## WHAT IS BEING ASKED
Using the entries below, copy exactly each line from the line with "institution in Malawi." up to and including the line with "conversation, but you", with every picture left out.

#### LISTED ENTRIES ####

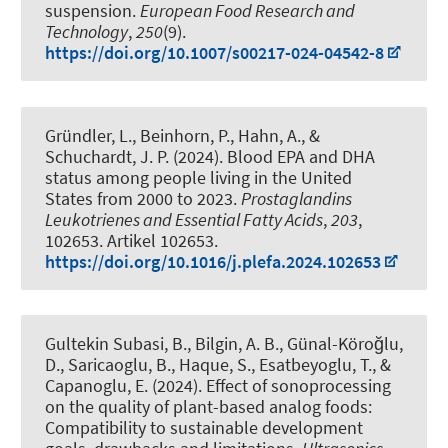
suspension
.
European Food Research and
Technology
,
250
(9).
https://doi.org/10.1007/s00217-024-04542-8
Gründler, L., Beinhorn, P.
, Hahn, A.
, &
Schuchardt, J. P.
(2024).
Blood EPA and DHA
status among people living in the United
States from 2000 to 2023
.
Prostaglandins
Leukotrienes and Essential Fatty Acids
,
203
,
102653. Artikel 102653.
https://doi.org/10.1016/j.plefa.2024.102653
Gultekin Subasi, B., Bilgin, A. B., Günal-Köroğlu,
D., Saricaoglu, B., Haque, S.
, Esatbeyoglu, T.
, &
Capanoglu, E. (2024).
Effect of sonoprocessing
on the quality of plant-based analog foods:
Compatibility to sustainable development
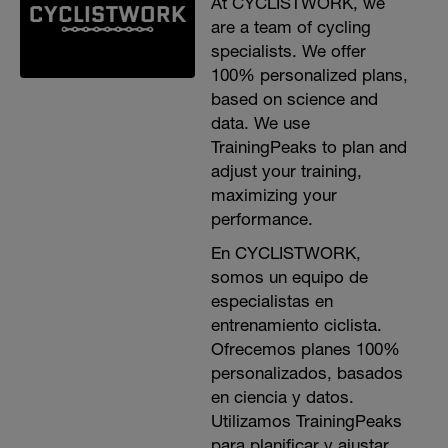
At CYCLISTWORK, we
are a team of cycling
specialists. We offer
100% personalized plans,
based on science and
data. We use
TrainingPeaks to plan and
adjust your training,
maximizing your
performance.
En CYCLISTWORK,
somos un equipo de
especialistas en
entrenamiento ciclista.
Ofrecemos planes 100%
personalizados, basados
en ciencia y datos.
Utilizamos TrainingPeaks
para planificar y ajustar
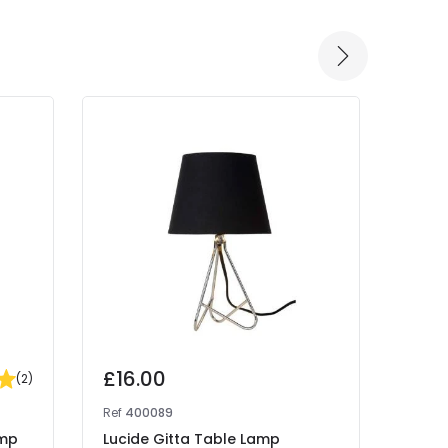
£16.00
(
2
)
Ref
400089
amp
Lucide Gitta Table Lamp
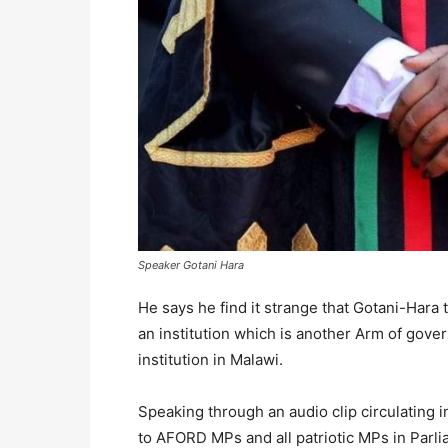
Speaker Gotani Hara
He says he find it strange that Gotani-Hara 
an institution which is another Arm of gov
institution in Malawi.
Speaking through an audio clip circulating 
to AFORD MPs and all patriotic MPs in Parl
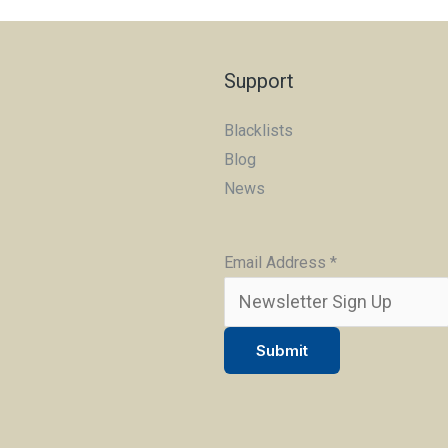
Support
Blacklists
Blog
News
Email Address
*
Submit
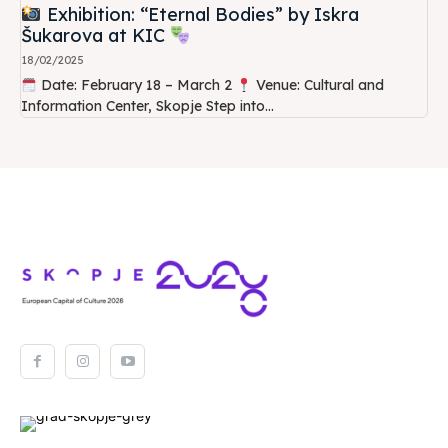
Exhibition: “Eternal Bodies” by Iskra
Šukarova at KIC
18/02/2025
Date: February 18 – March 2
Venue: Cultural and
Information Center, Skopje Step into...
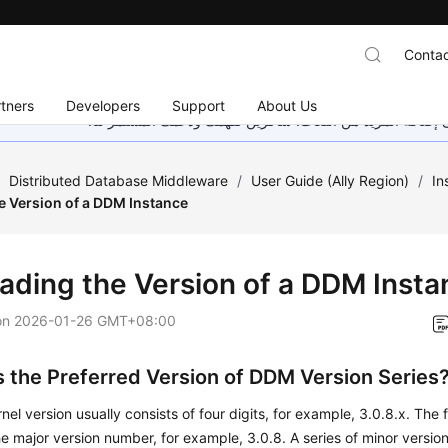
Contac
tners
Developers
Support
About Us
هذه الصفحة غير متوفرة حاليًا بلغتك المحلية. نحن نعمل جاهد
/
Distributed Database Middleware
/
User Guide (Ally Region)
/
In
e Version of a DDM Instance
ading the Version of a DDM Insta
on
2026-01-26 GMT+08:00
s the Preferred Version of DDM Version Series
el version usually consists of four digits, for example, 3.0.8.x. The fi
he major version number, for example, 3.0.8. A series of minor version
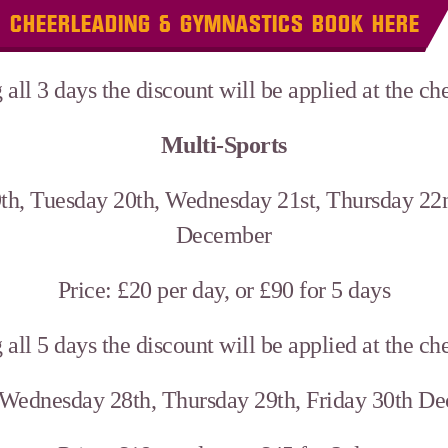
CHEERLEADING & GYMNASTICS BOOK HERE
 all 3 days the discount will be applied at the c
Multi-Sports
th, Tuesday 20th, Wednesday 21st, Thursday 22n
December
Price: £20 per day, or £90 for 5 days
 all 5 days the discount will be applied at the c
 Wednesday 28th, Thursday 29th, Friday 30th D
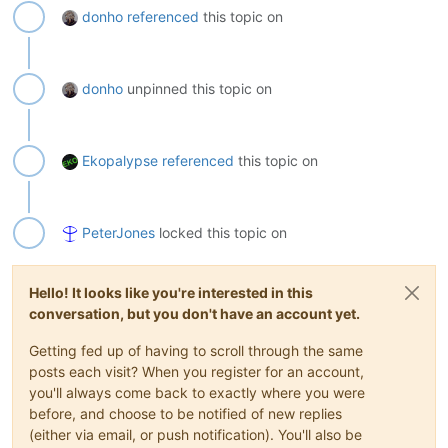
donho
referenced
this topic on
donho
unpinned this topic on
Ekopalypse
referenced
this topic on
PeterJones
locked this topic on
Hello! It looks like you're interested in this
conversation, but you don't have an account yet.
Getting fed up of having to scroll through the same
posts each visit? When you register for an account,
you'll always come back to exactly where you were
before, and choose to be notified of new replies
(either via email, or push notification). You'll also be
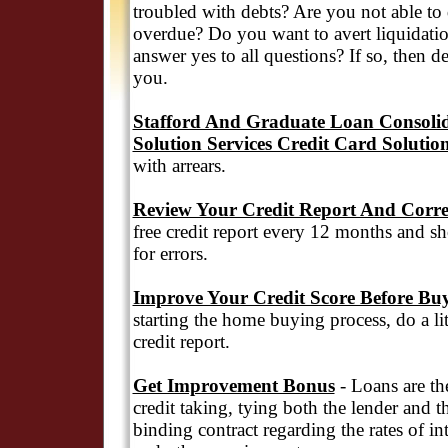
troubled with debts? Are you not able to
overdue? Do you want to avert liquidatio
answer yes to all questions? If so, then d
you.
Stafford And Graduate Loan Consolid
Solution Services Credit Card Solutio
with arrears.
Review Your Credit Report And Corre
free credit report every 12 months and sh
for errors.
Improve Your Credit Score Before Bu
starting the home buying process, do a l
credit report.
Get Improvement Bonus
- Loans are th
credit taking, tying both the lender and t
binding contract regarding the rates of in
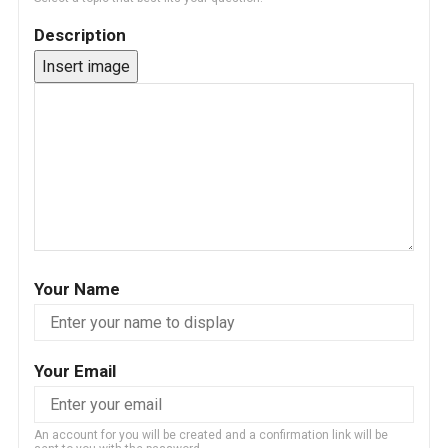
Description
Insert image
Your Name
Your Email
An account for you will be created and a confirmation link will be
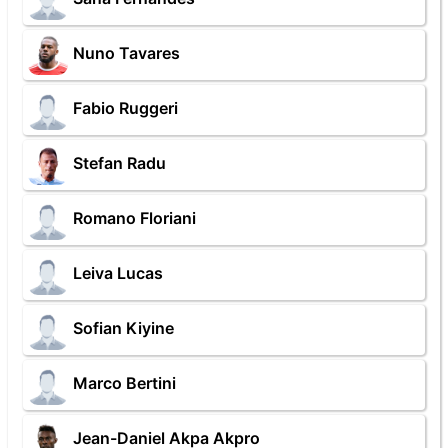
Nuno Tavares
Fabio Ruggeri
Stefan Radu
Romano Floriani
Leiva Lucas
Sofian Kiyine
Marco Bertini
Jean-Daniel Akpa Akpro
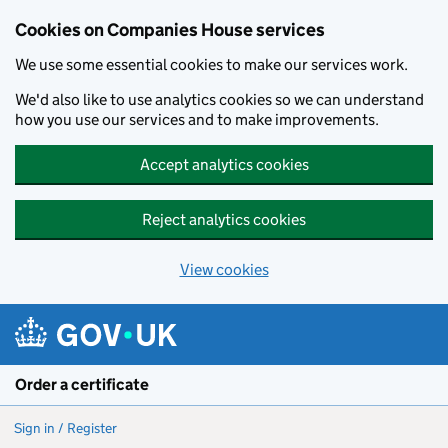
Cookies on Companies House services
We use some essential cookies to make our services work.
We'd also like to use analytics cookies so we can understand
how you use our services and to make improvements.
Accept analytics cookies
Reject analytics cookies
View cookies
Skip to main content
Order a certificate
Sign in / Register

####

## SOLUTION BELOW
institution in Malawi.
Speaking through an audio clip circulating 
to AFORD MPs and all patriotic MPs in Parl
Support
Blacklists
Blog
News
Email Address
*
Submit
Exhibition: “Eternal Bodies” by Iskra
Šukarova at KIC
18/02/2025
Date: February 18 – March 2
Venue: Cultural and
Information Center, Skopje Step into...
Contac
tners
Developers
Support
About Us
هذه الصفحة غير متوفرة حاليًا بلغتك المحلية. نحن نعمل جاهد
/
Distributed Database Middleware
/
User Guide (Ally Region)
/
In
e Version of a DDM Instance
ading the Version of a DDM Insta
on
2026-01-26 GMT+08:00
s the Preferred Version of DDM Version Series
el version usually consists of four digits, for example, 3.0.8.x. The fi
he major version number, for example, 3.0.8. A series of minor version
CHEERLEADING & GYMNASTICS BOOK HERE
 all 3 days the discount will be applied at the c
Multi-Sports
th, Tuesday 20th, Wednesday 21st, Thursday 22n
December
Price: £20 per day, or £90 for 5 days
 all 5 days the discount will be applied at the c
 Wednesday 28th, Thursday 29th, Friday 30th D
donho
referenced
this topic on
donho
unpinned this topic on
Ekopalypse
referenced
this topic on
PeterJones
locked this topic on
Hello! It looks like you're interested in this
conversation, but you don't have an account yet.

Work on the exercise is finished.